A boys’ club in Ascot got a peace dividend in the form of new premises.

The CLB Company has gained for itself keen and generous friends in Miss Baird and Major Hay. It has had opened for its use the RAF Club-room, near the station, where a Club will be run… Not only does the Company step into a Club, but a Club-room fully furnished as for the RAF. And to crown it all, Mr Marment has placed in Major Hay’s hands a cheque for £21 as a legacy from the RAF funds.

South Ascot Parochial magazine, April 1919 (D/P186/28A/19)

Light dancing on the lawn heralds a death in action

Ralph Glyn’s cousin Niall, Duke of Argyll (1872-1949), the head of the Campbell family, wrote to his first cousin Ralph Glyn. He was known to be somewhat eccentric; this letter reveals a belief in the supernatural which helped with the sorrow of losing another cousin, Ivar Campbell.

22 Feb 1916
28 Clarges Street
Mayfair, W

My dear Ralph

I was glad to get your letter yester even. News at last about Ivar’s end, he was hit through the lungs 7th Jan and died on the 8th without gaining consciousness, it was on the 8th that the queer light dancing on the lawn appeared at Inveraray & Niky came to my room about 8 pm and told me of it and I made a note of it at the time. Within a week the fritts, though she did not see him, undoubtedly got a certain message from him to pass on to Aunt Sibell [sic] and once since then, viz last week she heard a certain thing which only Ivar could have said. He amongst other things said that as to the end he remembered nothing whatever and that he would try somehow to get through to Aunt Sib, hard as it was. But if she heard anything she would be sure to seek a cure in her pill box.

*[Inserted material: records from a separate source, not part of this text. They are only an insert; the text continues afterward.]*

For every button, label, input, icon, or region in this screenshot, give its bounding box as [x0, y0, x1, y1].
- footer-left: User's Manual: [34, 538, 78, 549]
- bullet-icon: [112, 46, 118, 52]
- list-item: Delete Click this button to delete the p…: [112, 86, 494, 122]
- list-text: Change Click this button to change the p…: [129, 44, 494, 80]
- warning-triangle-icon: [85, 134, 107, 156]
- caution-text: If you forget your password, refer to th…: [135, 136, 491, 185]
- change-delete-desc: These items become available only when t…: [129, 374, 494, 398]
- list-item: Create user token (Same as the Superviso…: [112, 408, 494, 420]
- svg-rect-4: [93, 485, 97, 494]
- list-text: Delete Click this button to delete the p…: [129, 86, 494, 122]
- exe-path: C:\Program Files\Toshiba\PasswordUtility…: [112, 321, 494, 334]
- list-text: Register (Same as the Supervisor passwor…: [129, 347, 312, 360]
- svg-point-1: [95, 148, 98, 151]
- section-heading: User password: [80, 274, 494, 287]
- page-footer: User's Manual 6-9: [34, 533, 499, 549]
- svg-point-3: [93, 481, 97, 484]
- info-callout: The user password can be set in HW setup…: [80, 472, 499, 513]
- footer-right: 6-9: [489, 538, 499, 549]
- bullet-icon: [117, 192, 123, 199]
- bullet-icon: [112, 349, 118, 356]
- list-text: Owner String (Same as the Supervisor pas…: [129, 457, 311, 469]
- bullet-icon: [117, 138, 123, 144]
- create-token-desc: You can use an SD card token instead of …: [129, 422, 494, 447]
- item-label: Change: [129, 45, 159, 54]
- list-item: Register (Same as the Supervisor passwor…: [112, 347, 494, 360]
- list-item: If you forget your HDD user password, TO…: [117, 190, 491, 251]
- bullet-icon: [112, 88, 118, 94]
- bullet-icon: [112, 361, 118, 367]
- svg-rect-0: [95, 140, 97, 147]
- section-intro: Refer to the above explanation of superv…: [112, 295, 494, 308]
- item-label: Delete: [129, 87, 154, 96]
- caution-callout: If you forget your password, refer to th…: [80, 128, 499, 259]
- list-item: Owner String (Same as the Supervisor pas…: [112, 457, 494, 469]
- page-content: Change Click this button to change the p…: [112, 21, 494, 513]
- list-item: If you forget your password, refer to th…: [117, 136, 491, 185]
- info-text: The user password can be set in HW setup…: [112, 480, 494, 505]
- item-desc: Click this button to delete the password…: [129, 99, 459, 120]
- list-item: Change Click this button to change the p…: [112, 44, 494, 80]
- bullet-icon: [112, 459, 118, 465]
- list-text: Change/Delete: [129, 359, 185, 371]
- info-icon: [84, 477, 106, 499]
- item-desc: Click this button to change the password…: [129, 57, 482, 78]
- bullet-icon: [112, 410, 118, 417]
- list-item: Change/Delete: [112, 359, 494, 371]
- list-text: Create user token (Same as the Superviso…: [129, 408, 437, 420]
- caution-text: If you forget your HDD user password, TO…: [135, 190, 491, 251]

Tomorrow I am dining with French with whom I did a play etc about a week ago, and Thursday I am off to see the Argylls under Douglas Baird in France and have just been getting the passes etc. Nicky got to Coombe last Sunday morning. No express trains from Stirling now and it took her 23 hours…

Rutland gave me an account of the bomb within ¼ mile of Belvoir which fell in a field. The Granbys were honeymooning there which made His Grace deem is specially impudent…

I went to the opening of the HL [House of Lords] and heard Kitchener then and once since on the Air question. Victor Devonshire told me his younger children heard the Derbyshire bombs from Chatsworth. At Walmer a few days ago our airmen set up and fired merrily on each other, next the anti aircraft guns fired on both of them, and then knocked off the top of the church steeple and hurt some men in a barracks. The enemy were against the men & got away & most of our officers were feeding 2 miles away. A real Bedlam.

Oswald is in Egypt so you may meet him. He was off from London just before I got south.

I saw the D. of Atholl the other day, he snored somewhat and his neighbours had to bump his bench, he seemed cheerful, did not mention Geordie but said Bardie was in Egypt.

Erzeroum [sic] fell since your letter was written I expect as your date is the 4th of February.

London is more pitch dark than ever. I watched the Green Park Gun practice at 6.30 last night.